The eighth seed is still undecided between the Oklahoma City Thunder, San Antonio Spurs, and L.A. Clippers, but per Jacob Goldstein’s model, the Clippers are likely to stay in eighth. The Thunder, the toughest of the three teams, have just an outside chance of falling to eighth, and the Warriors’ shouldn’t be concerned about the Spurs or their chances either. As we saw in Oracle Arena on Sunday, the Warriors have loads more talents than the Clippers, and should be able to sweep them. The Clips lack the star power, experience, and size to compete with the Warriors.
The Warriors would then play the winner of the matchup between the fourth and fifth seeds. The odds are extremely high that the Trail Blazers and the Jazz are the two teams, and given Jusuf Nurkic’s injury, it’s hard to see the Blazers advancing. The Warriors’ second-round opponent is likely to be Utah.
Utah is a strong team. Per NBA.com, they have the fourth-highest net rating in the league, buoyed by their elite defense. Rudy Gobert is the NBA’s best rim protector, and their supporting cast is able to guard aggressively knowing he’ll help them out if they let their man get by. Offensively, Donovan Mitchell is responsible for much of their shot creation, and although he scores in volume, he’s not the most efficient scorer. Even though they’re shooting better as a team from long range than in years past, their offense is still mediocre and prone to stalling.

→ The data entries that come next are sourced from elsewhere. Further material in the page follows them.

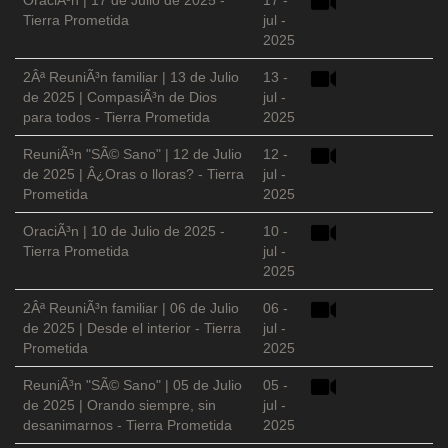
OraciÃ³n | 17 de Julio de 2025 -
17 -
Tierra Prometida
jul -
2025
2Âª ReuniÃ³n familiar | 13 de Julio
13 -
de 2025 | CompasiÃ³n de Dios
jul -
para todos - Tierra Prometida
2025
ReuniÃ³n "SÃ© Sano" | 12 de Julio
12 -
de 2025 | Â¿Oras o lloras? - Tierra
jul -
Prometida
2025
OraciÃ³n | 10 de Julio de 2025 -
10 -
Tierra Prometida
jul -
2025
2Âª ReuniÃ³n familiar | 06 de Julio
06 -
de 2025 | Desde el interior - Tierra
jul -
Prometida
2025
ReuniÃ³n "SÃ© Sano" | 05 de Julio
05 -
de 2025 | Orando siempre, sin
jul -
desanimarnos - Tierra Prometida
2025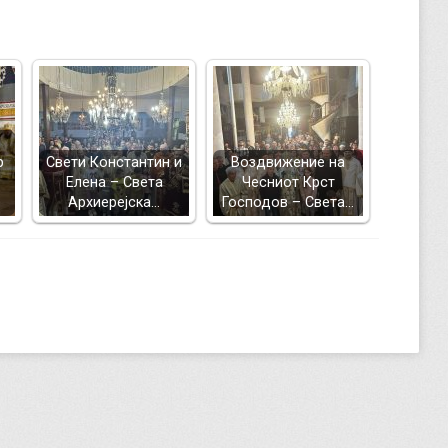
р
Свети Константин и
Воздвижение на
Елена – Света
Чесниот Крст
Архиерејска…
Господов – Света…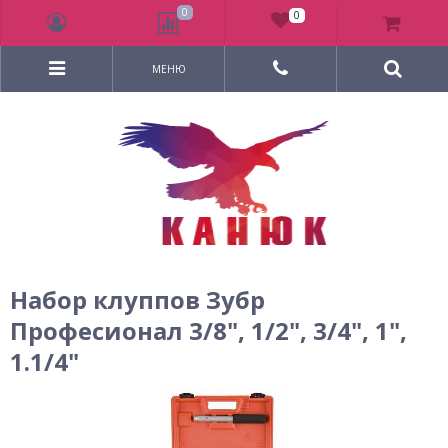
0
0
МЕНЮ
Набор клуппов Зубр
Професионал 3/8", 1/2", 3/4", 1",
1.1/4"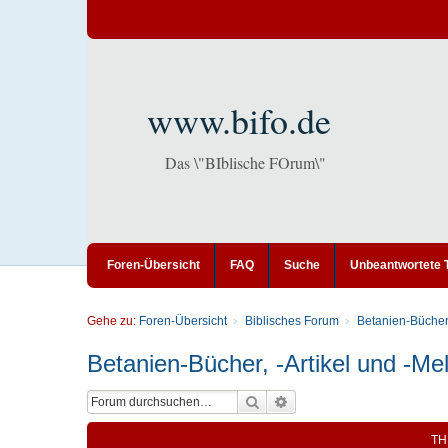
www.bifo.de
Das \"BIblische FOrum\"
Foren-Übersicht
FAQ
Suche
Unbeantwortete
Gehe zu:
Foren-Übersicht
Biblisches Forum
Betanien-Bücher
Betanien-Bücher, -Artikel und -M
Suche
Erweiterte Suche
TH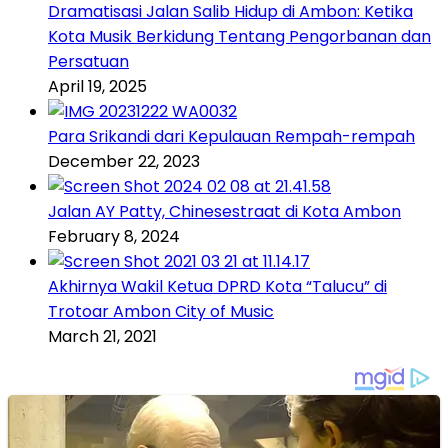
Dramatisasi Jalan Salib Hidup di Ambon: Ketika
Kota Musik Berkidung Tentang Pengorbanan dan
Persatuan
April 19, 2025
Para Srikandi dari Kepulauan Rempah-rempah
December 22, 2023
Jalan AY Patty, Chinesestraat di Kota Ambon
February 8, 2024
Akhirnya Wakil Ketua DPRD Kota “Talucu” di
Trotoar Ambon City of Music
March 21, 2021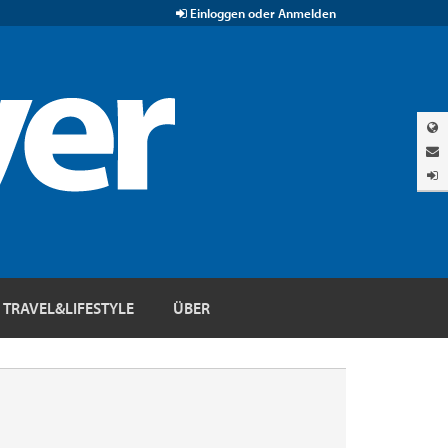
Einloggen oder Anmelden
TRAVEL&LIFESTYLE
ÜBER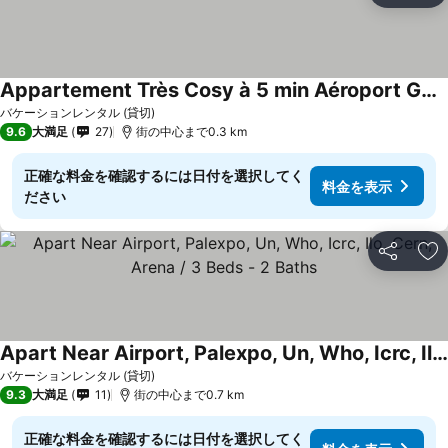
Appartement Très Cosy à 5 min Aéroport Genève
バケーションレンタル (貸切)
9.6
大満足
27
街の中心まで0.3 km
正確な料金を確認するには日付を選択してく
料金を表示
ださい
シェア
お
Apart Near Airport, Palexpo, Un, Who, Icrc, Ilo, Cern, Arena / 3 Beds - 2 Baths
バケーションレンタル (貸切)
9.3
大満足
11
街の中心まで0.7 km
正確な料金を確認するには日付を選択してく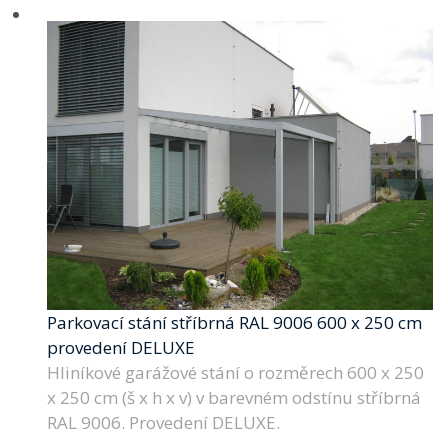
Parkovací stání stříbrná RAL 9006 600 x 250 cm
provedení DELUXE
Hliníkové garážové stání o rozměrech 600 x 250
x 250 cm (š x h x v) v barevném odstínu stříbrná
RAL 9006. Provedení DELUXE.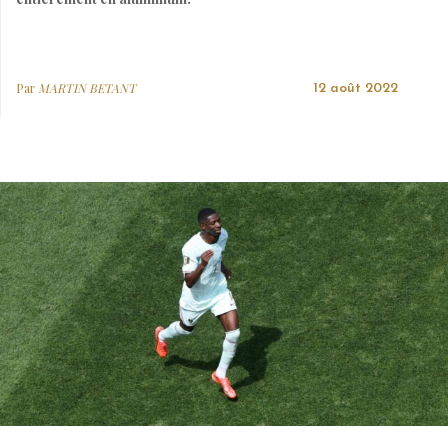
Par
MARTIN BETANT
12 août 2022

The Warriors could have a tough time with Gobert, but the Jazz simply don’t have the offensive talent to find consistent buckets against the Warriors’ defense. I’d expect the Warriors to win fairly handily.
In the Western Conference Finals, the Warriors should hope for anybody other than Houston. Denver and Oklahoma City can pose specific challenges, but Denver’s defensive issues and OKC’s lack of offensive spacing will probably doom them in the playoffs. Though the Rockets aren’t as good as they were last year, James Harden is still pretty scary, and their defense pushes the Warriors towards an isolation-heavy style that takes away their run-and-gun energy. The Rockets might even be the toughest opponent the Warriors face all playoffs.